Page-level text extractions
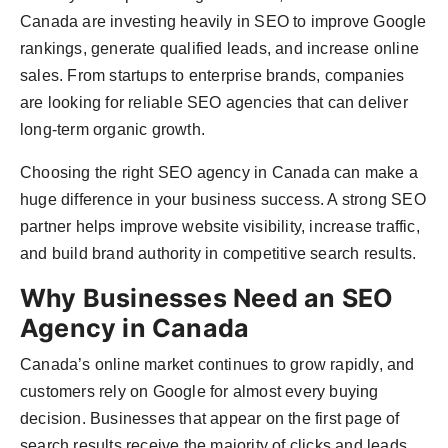
Canada are investing heavily in SEO to improve Google
rankings, generate qualified leads, and increase online
sales. From startups to enterprise brands, companies
are looking for reliable SEO agencies that can deliver
long-term organic growth.
Choosing the right SEO agency in Canada can make a
huge difference in your business success. A strong SEO
partner helps improve website visibility, increase traffic,
and build brand authority in competitive search results.
Why Businesses Need an SEO
Agency in Canada
Canada’s online market continues to grow rapidly, and
customers rely on Google for almost every buying
decision. Businesses that appear on the first page of
search results receive the majority of clicks and leads.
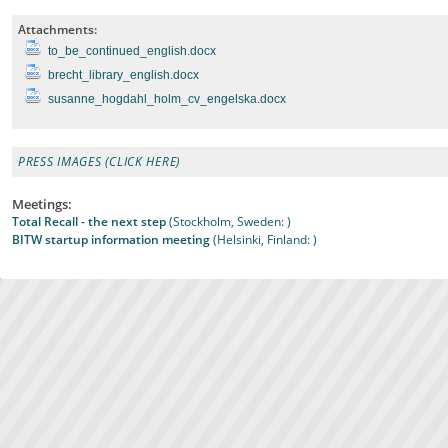
Attachments:
to_be_continued_english.docx
brecht_library_english.docx
susanne_hogdahl_holm_cv_engelska.docx
PRESS IMAGES (CLICK HERE)
Meetings:
Total Recall - the next step
(Stockholm, Sweden: )
BITW startup information meeting
(Helsinki, Finland: )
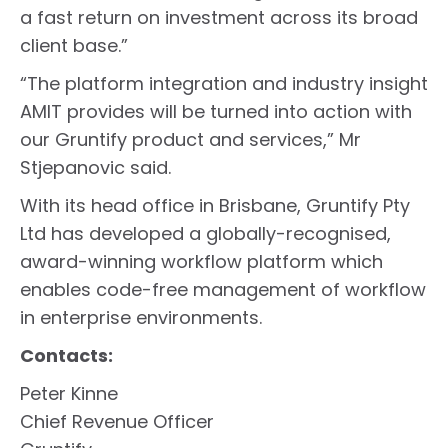
a fast return on investment across its broad
client base.”
“The platform integration and industry insight
AMIT provides will be turned into action with
our Gruntify product and services,” Mr
Stjepanovic said.
With its head office in Brisbane, Gruntify Pty
Ltd has developed a globally-recognised,
award-winning workflow platform which
enables code-free management of workflow
in enterprise environments.
Contacts:
Peter Kinne
Chief Revenue Officer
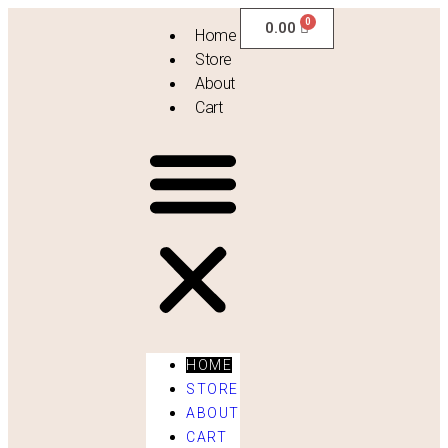
0.00
Home
Store
About
Cart
HOME
STORE
ABOUT
Vintage Drapes
CART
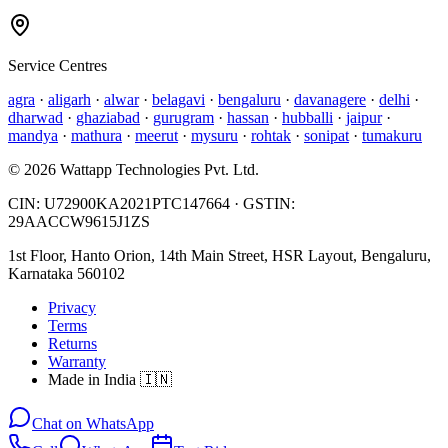
Service Centres
agra
·
aligarh
·
alwar
·
belagavi
·
bengaluru
·
davanagere
·
delhi
·
dharwad
·
ghaziabad
·
gurugram
·
hassan
·
hubballi
·
jaipur
·
mandya
·
mathura
·
meerut
·
mysuru
·
rohtak
·
sonipat
·
tumakuru
©
2026
Wattapp Technologies Pvt. Ltd.
CIN:
U72900KA2021PTC147664
· GSTIN:
29AACCW9615J1ZS
1st Floor, Hanto Orion, 14th Main Street, HSR Layout, Bengaluru,
Karnataka 560102
Privacy
Terms
Returns
Warranty
Made in India 🇮🇳
Chat on WhatsApp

Task directions: Among the lines above, which ones include the word "Canada"? Copy them.

Finished exercise:
Canada are investing heavily in SEO to improve Google
Choosing the right SEO agency in Canada can make a
Agency in Canada
Canada’s online market continues to grow rapidly, and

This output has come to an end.